• _WHAT TO PRODUCE_:
Reproduce, with no edits, the line that contains "Sidhi News: सीधी कलेक्टर ने" and all the lines that follow it, ending with the last line of the records.

• _ENTRIES SHOWN_:
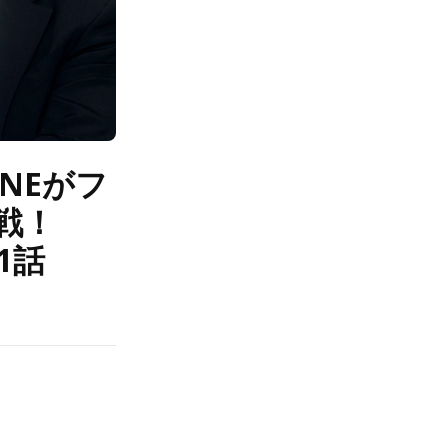
NNEがフ
戦！
1話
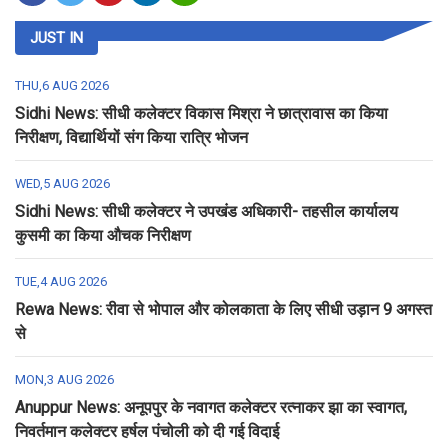
JUST IN
THU,6 AUG 2026
Sidhi News: सीधी कलेक्टर विकास मिश्रा ने छात्रावास का किया
निरीक्षण, विद्यार्थियों संग किया रात्रि भोजन
WED,5 AUG 2026
Sidhi News: सीधी कलेक्टर ने उपखंड अधिकारी- तहसील कार्यालय
कुसमी का किया औचक निरीक्षण
TUE,4 AUG 2026
Rewa News: रीवा से भोपाल और कोलकाता के लिए सीधी उड़ान 9 अगस्त
से
MON,3 AUG 2026
Anuppur News: अनूपपुर के नवागत कलेक्टर रत्नाकर झा का स्वागत,
निवर्तमान कलेक्टर हर्षल पंचोली को दी गई विदाई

• _OUTPUT FOR THIS EXERCISE_:
Sidhi News: सीधी कलेक्टर ने उपखंड अधिकारी- तहसील कार्यालय
कुसमी का किया औचक निरीक्षण
TUE,4 AUG 2026
Rewa News: रीवा से भोपाल और कोलकाता के लिए सीधी उड़ान 9 अगस्त
से
MON,3 AUG 2026
Anuppur News: अनूपपुर के नवागत कलेक्टर रत्नाकर झा का स्वागत,
निवर्तमान कलेक्टर हर्षल पंचोली को दी गई विदाई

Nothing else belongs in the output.